# [Exercise prompt]
Which lines run from the line with "Haga clic en" through the line with "Cristina Mercuri, la prima" in the entries below? Print them exactly, both ends included, and nothing more.

# [Supplied entries]
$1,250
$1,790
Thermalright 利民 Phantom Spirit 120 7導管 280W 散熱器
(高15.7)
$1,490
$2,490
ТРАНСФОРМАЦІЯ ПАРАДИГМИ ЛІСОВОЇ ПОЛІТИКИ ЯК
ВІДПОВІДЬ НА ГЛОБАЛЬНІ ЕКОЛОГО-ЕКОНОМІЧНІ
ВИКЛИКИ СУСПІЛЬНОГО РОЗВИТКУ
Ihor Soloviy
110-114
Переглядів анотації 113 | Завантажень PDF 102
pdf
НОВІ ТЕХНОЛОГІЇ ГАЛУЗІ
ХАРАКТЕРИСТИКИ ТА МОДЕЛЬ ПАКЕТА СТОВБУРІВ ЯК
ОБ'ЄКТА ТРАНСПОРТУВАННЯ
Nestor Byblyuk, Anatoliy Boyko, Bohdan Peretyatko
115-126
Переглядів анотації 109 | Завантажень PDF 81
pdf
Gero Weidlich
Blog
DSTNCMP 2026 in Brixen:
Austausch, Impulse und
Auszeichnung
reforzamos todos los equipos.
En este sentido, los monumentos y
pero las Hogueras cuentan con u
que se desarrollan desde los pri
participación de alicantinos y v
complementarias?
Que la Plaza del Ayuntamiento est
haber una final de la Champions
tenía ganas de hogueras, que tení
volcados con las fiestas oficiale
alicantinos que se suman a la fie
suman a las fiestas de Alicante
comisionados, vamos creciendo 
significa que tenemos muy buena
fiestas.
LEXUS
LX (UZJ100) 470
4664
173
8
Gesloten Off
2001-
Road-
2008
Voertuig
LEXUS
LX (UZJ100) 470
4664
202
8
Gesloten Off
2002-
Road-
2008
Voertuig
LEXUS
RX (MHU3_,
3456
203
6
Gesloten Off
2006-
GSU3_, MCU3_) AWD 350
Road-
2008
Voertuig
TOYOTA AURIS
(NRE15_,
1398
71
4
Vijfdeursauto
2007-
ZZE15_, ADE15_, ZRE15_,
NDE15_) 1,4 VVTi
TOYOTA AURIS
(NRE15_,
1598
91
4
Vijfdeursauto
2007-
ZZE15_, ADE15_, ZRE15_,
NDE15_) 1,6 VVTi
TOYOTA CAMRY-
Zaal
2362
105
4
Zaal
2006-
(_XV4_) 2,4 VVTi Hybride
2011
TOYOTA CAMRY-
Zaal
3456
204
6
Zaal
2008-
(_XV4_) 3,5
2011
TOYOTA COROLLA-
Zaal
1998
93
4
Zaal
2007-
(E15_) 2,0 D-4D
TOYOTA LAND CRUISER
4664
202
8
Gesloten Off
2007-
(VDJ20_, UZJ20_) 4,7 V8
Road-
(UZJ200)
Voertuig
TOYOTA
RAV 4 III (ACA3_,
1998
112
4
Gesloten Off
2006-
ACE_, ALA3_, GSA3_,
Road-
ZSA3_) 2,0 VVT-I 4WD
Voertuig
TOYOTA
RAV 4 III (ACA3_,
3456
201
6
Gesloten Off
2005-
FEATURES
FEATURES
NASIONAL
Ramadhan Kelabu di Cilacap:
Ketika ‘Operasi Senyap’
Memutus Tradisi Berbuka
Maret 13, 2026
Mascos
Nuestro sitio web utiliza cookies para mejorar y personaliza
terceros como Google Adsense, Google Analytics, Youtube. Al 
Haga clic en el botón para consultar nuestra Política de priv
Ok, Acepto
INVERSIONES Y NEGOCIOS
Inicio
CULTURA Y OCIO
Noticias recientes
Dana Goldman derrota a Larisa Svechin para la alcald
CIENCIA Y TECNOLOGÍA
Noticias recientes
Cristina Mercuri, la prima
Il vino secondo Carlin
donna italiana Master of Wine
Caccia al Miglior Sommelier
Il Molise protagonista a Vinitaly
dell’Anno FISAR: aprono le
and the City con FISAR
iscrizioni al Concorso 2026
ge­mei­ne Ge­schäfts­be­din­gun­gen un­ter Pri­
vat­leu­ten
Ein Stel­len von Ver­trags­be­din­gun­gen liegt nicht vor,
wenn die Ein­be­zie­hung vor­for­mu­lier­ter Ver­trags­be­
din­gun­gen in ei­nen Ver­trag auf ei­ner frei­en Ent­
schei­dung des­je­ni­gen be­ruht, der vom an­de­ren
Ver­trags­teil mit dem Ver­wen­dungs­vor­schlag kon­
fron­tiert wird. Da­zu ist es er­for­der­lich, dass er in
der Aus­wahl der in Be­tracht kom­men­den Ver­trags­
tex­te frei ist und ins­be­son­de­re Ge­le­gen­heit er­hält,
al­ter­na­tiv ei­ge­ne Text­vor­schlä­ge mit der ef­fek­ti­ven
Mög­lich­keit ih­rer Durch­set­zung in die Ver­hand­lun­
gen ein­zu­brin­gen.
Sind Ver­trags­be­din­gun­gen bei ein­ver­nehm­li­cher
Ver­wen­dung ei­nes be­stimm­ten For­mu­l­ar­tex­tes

...

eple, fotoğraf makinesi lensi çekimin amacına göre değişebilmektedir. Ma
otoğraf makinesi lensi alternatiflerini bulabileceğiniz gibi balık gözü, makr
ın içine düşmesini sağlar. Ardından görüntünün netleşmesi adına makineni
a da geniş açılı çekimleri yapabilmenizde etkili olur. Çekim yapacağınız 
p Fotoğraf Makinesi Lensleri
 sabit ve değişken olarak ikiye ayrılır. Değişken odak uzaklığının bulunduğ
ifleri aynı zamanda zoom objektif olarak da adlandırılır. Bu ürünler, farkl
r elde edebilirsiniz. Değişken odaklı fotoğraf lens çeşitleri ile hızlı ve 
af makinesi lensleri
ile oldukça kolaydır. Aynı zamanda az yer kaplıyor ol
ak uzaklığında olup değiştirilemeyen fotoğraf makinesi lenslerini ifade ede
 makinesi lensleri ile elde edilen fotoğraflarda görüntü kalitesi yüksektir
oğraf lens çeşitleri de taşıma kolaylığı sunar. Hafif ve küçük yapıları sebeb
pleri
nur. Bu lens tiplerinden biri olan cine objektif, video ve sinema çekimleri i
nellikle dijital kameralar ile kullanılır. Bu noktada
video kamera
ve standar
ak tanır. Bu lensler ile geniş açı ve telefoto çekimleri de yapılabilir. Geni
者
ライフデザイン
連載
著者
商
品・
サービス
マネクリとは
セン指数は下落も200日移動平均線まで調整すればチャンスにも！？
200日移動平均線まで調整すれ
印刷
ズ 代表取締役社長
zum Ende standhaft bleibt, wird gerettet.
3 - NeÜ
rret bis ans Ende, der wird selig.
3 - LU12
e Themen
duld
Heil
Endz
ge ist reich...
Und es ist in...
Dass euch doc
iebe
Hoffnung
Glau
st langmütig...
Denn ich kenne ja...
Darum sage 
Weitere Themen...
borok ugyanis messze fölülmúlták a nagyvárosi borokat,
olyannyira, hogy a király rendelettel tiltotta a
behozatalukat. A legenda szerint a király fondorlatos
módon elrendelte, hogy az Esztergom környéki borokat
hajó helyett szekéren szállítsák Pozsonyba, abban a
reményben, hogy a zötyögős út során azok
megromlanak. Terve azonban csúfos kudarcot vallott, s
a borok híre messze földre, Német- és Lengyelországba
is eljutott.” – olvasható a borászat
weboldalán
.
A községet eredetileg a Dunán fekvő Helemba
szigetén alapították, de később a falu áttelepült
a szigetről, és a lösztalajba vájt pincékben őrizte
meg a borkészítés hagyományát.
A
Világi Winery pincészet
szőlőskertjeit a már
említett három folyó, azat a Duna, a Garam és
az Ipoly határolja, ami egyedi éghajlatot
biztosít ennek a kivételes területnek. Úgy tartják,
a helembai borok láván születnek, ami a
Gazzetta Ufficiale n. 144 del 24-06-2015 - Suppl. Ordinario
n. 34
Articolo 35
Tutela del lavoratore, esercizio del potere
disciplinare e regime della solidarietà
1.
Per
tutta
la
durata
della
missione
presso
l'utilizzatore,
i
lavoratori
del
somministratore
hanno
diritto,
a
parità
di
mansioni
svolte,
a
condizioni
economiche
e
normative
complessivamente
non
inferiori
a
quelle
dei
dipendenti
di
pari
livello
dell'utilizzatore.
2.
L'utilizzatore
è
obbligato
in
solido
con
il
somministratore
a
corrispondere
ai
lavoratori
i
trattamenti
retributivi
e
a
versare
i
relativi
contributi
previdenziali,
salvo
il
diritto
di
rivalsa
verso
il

--

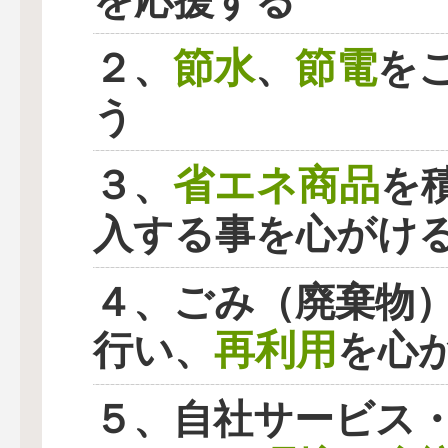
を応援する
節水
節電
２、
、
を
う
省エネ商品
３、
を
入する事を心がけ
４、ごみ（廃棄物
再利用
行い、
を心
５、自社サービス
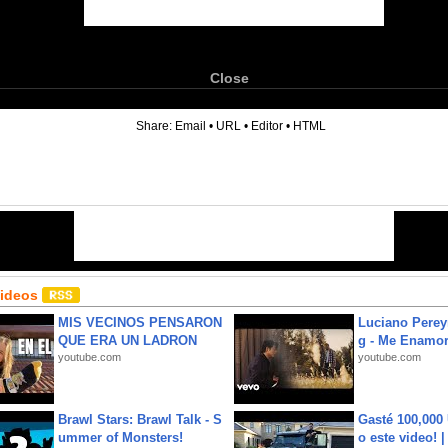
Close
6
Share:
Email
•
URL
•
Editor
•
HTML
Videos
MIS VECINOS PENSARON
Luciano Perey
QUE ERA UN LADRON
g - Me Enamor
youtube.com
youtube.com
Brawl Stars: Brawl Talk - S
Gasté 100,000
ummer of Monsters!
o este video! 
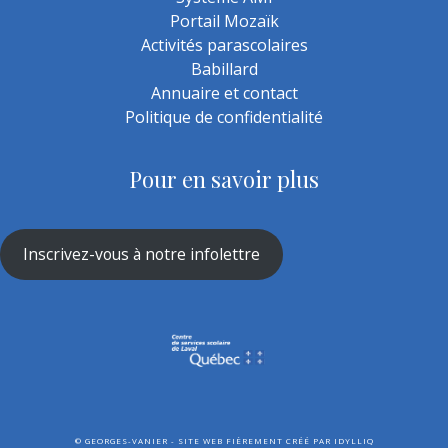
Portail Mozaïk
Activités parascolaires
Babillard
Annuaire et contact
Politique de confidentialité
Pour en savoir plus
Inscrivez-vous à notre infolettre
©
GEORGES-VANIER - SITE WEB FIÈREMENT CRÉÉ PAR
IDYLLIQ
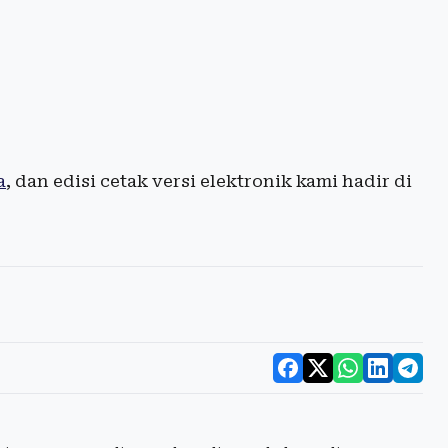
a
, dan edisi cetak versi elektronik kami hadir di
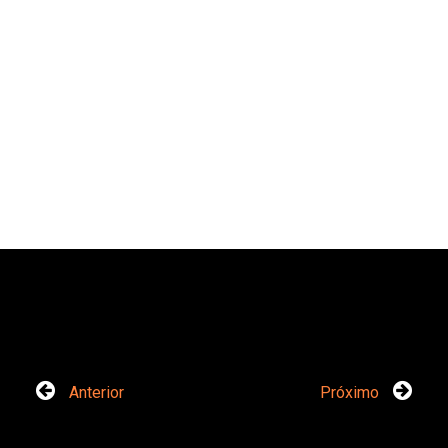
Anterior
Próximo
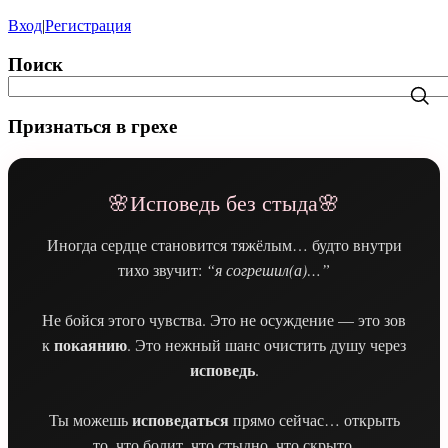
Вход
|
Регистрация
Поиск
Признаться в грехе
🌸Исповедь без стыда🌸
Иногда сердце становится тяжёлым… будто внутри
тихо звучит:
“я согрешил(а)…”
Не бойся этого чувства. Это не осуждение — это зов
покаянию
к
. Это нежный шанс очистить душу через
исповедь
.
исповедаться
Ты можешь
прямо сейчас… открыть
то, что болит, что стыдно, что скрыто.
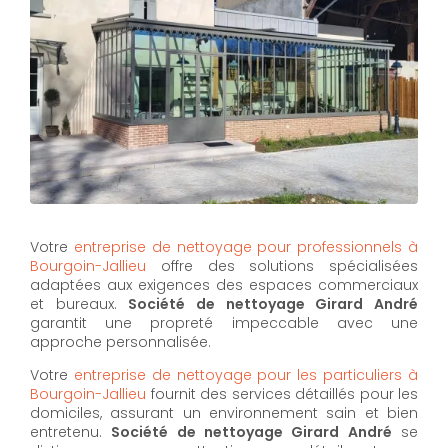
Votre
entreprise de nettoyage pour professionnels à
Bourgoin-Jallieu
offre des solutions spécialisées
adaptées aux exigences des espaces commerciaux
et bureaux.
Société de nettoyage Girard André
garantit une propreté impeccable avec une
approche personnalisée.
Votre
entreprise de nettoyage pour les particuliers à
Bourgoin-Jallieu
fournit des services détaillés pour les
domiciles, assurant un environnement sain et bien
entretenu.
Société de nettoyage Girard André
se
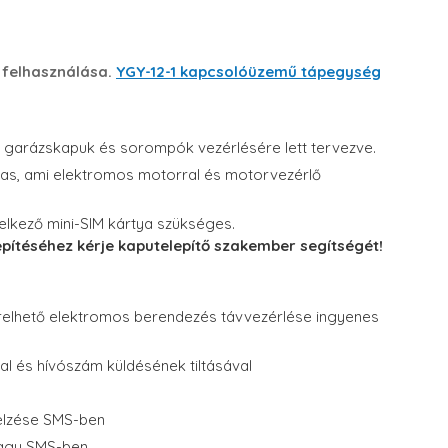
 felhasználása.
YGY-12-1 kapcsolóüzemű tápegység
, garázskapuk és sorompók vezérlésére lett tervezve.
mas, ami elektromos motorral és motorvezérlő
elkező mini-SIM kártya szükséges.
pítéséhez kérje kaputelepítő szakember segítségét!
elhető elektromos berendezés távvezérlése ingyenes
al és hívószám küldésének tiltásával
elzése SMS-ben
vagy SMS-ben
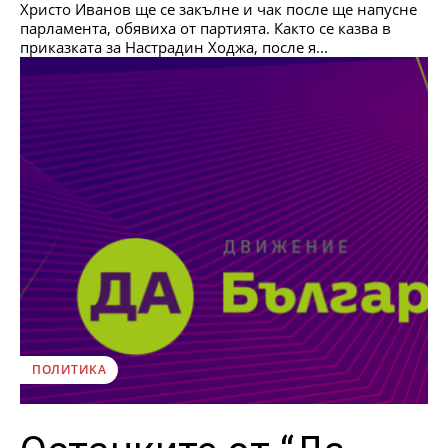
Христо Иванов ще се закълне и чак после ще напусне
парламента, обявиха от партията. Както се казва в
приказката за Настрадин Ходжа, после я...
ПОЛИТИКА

# [Solved problem]
Haga clic en el botón para consultar nuestra Política de priv
Ok, Acepto
INVERSIONES Y NEGOCIOS
Inicio
CULTURA Y OCIO
Noticias recientes
Dana Goldman derrota a Larisa Svechin para la alcald
CIENCIA Y TECNOLOGÍA
Noticias recientes
Cristina Mercuri, la prima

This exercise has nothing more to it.